SOURCE MATERIAL -
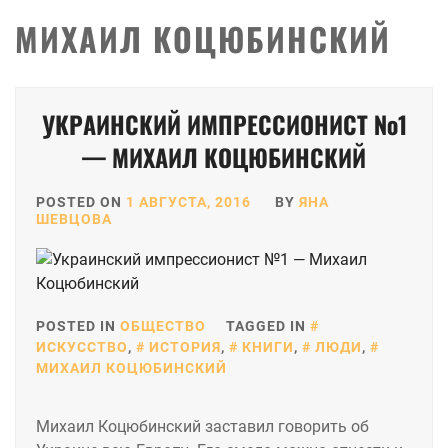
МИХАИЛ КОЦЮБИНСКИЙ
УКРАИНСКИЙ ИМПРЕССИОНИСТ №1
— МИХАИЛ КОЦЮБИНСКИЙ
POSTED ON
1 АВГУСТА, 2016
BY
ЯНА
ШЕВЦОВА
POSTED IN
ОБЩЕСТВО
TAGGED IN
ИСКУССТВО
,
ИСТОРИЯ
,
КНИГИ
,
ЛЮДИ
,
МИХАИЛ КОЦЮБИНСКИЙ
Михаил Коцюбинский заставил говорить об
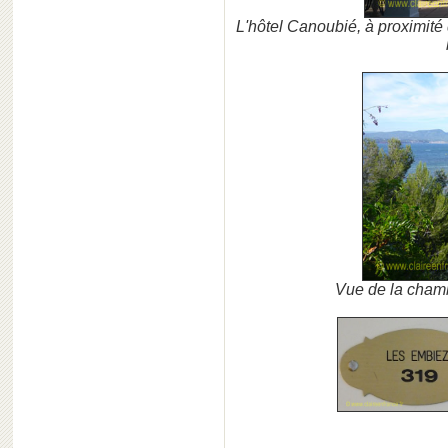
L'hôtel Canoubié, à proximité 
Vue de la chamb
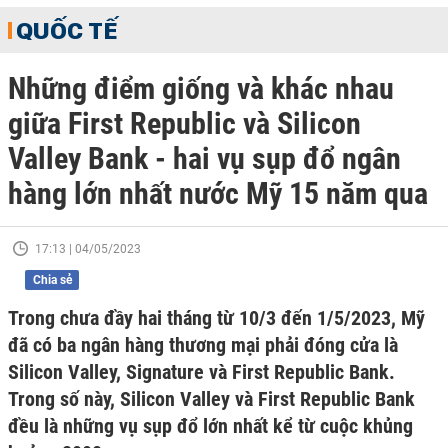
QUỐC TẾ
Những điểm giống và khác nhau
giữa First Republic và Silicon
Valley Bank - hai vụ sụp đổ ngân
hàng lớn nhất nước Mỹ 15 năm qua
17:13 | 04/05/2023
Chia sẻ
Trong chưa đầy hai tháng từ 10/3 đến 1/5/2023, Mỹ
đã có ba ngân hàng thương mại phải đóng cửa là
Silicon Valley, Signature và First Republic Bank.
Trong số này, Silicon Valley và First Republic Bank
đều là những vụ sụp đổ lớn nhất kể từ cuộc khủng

--

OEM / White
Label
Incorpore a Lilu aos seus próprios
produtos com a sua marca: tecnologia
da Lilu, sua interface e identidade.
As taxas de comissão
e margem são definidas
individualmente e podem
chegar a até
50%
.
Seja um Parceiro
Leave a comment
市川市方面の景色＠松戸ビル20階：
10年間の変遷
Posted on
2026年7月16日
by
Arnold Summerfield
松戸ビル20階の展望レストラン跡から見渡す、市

==

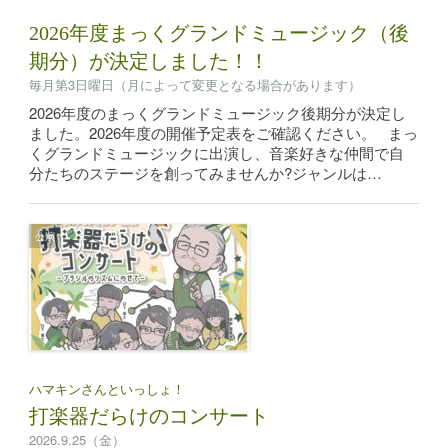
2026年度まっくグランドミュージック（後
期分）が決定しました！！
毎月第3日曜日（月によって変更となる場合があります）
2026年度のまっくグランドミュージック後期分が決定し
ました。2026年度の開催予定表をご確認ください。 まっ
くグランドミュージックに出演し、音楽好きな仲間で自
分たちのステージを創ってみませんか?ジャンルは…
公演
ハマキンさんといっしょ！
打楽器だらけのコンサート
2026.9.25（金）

TASK DESCRIPTION -
Write down, word for word, the lines above from the one containing "đã có ba ngân" through the one containing "đều là những", both ends included.

RESPONSE TO THIS EXERCISE -
đã có ba ngân hàng thương mại phải đóng cửa là
Silicon Valley, Signature và First Republic Bank.
Trong số này, Silicon Valley và First Republic Bank
đều là những vụ sụp đổ lớn nhất kể từ cuộc khủng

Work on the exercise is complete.